_Task statement:_
All lines below between the line with "reconstructed according to the desi" and the line with "ouristenmagnet Beyoglu mit seiner", including both, must be copied exactly, and the pictures must be omitted.

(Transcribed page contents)

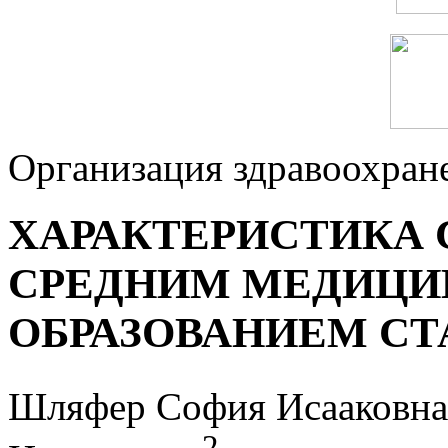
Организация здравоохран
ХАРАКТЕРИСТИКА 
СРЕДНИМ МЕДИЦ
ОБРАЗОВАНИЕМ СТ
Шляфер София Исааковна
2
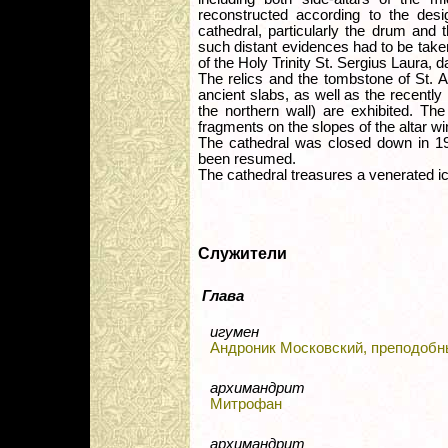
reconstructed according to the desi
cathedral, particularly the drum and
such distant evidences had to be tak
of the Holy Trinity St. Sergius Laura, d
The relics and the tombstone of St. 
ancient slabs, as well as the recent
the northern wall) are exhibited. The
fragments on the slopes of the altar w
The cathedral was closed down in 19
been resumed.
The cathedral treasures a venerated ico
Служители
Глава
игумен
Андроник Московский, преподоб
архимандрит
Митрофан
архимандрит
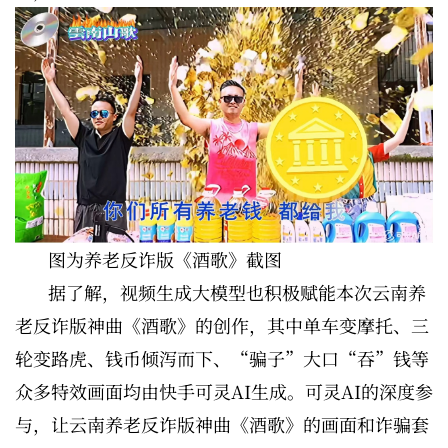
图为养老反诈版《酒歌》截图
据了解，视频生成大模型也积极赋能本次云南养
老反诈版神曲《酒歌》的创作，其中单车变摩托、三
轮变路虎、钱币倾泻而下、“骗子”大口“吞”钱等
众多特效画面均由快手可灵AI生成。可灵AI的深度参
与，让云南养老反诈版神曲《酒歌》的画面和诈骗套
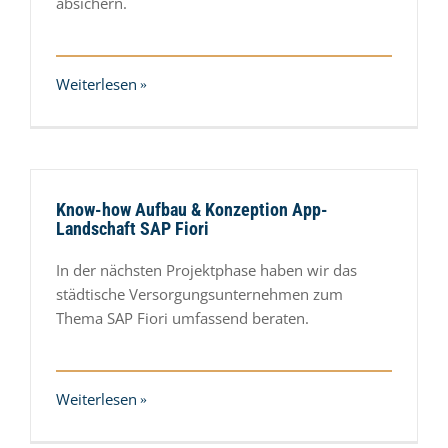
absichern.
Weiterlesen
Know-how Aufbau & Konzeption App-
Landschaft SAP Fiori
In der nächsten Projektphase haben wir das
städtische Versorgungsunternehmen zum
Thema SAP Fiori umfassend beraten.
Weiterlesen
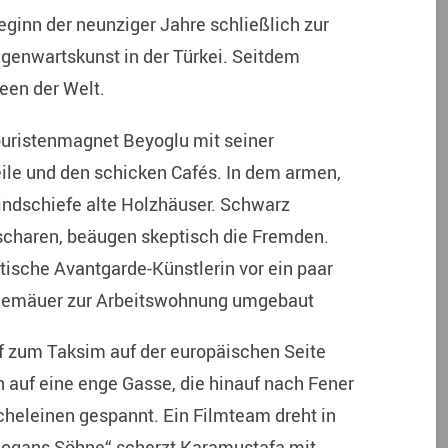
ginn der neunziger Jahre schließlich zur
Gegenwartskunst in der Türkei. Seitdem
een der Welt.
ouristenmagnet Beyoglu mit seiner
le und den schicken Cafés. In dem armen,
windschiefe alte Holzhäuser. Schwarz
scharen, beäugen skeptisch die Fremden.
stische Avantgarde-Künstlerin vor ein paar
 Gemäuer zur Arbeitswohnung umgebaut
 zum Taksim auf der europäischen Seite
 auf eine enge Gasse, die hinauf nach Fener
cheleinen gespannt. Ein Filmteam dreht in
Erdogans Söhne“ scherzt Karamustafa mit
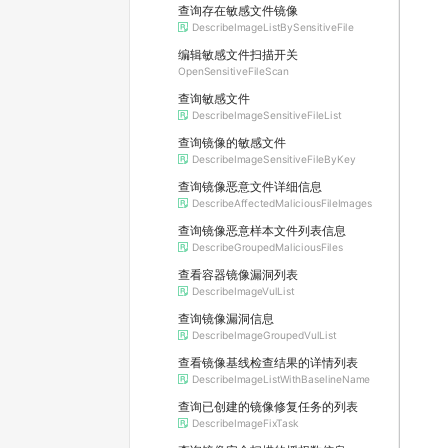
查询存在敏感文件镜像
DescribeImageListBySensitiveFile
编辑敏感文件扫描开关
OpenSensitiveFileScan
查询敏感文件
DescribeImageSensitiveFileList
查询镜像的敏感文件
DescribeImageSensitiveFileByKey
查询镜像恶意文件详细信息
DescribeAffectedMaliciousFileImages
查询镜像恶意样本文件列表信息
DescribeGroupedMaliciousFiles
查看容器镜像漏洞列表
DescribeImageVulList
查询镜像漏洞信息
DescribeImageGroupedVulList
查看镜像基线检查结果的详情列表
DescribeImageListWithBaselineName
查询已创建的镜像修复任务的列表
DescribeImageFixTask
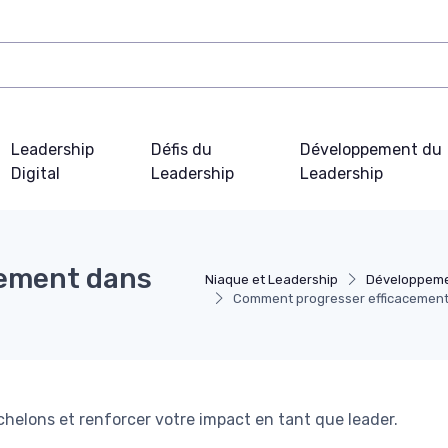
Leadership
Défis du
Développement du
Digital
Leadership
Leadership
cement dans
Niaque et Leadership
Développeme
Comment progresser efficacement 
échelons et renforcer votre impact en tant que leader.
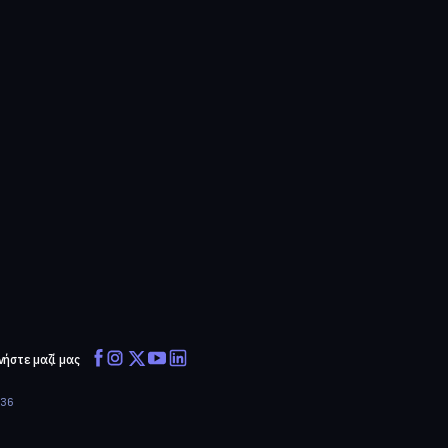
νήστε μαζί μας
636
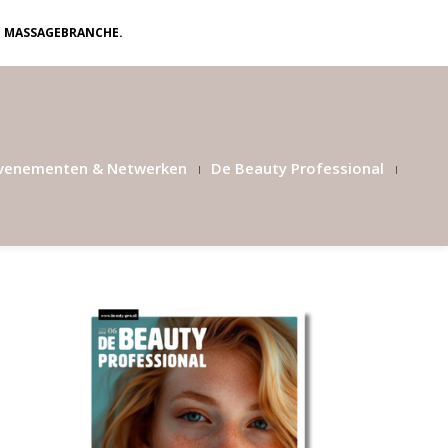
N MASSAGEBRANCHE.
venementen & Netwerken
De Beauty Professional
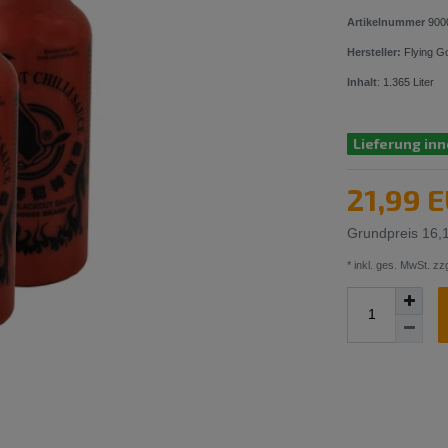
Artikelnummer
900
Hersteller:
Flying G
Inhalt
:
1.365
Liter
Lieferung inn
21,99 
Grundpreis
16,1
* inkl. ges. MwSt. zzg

_Your response:_
reconstructed according to the desi
cathedral, particularly the drum and
such distant evidences had to be tak
of the Holy Trinity St. Sergius Laura, d
The relics and the tombstone of St. 
ancient slabs, as well as the recent
the northern wall) are exhibited. The
fragments on the slopes of the altar w
The cathedral was closed down in 19
been resumed.
The cathedral treasures a venerated ico
Служители
Глава
игумен
Андроник Московский, преподоб
архимандрит
Митрофан
архимандрит
图为养老反诈版《酒歌》截图
据了解，视频生成大模型也积极赋能本次云南养
老反诈版神曲《酒歌》的创作，其中单车变摩托、三
轮变路虎、钱币倾泻而下、“骗子”大口“吞”钱等
众多特效画面均由快手可灵AI生成。可灵AI的深度参
与，让云南养老反诈版神曲《酒歌》的画面和诈骗套
absichern.
Weiterlesen
Know-how Aufbau & Konzeption App-
Landschaft SAP Fiori
In der nächsten Projektphase haben wir das
städtische Versorgungsunternehmen zum
Thema SAP Fiori umfassend beraten.
Weiterlesen
ginn der neunziger Jahre schließlich zur
Gegenwartskunst in der Türkei. Seitdem
een der Welt.
ouristenmagnet Beyoglu mit seiner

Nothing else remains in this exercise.